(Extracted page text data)
↓↓↓

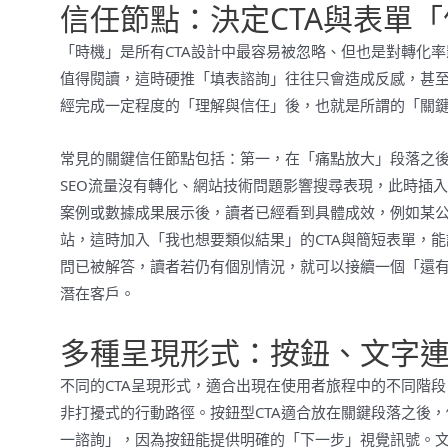
信任節點：決定CTA與表單
「時機」是所有CTA設計中最容易被忽略、但也是對轉化
值得閱讀，這時硬推「填表諮詢」往往只會造成反感，甚至
經完成一定程度的「理解與信任」後，也就是所謂的「關
常見的關鍵信任節點包括：第一，在「痛點放大」段落之
SEO流量沒有轉化、網站技術問題影響搜尋表現，此時插
案例或數據成果展示後，讀者已經看到具體成效，例如某公司
站，這時加入「我也想要類似結果」的CTA與簡短表單，
問已被解答，讀者若仍有個別情況，就可以接續一個「還有
潛在客戶。
多種呈現形式：按鈕、文字
不同的CTA呈現形式，適合出現在使用者旅程中的不同階
非打擾式的行動路徑。按鈕型CTA適合放在關鍵段落之後
一諮詢」，因為按鈕能提供明確的「下一步」視覺訊號。文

↑↑↑

AIM OF THE TASK:
Here the job is to print the data above exactly, except for any pictures.

OUTPUT OF THE TASK:
信任節點：決定CTA與表單
「時機」是所有CTA設計中最容易被忽略、但也是對轉化
值得閱讀，這時硬推「填表諮詢」往往只會造成反感，甚至
經完成一定程度的「理解與信任」後，也就是所謂的「關
常見的關鍵信任節點包括：第一，在「痛點放大」段落之
SEO流量沒有轉化、網站技術問題影響搜尋表現，此時插
案例或數據成果展示後，讀者已經看到具體成效，例如某公司
站，這時加入「我也想要類似結果」的CTA與簡短表單，
問已被解答，讀者若仍有個別情況，就可以接續一個「還有
潛在客戶。
多種呈現形式：按鈕、文字
不同的CTA呈現形式，適合出現在使用者旅程中的不同階
非打擾式的行動路徑。按鈕型CTA適合放在關鍵段落之後
一諮詢」，因為按鈕能提供明確的「下一步」視覺訊號。文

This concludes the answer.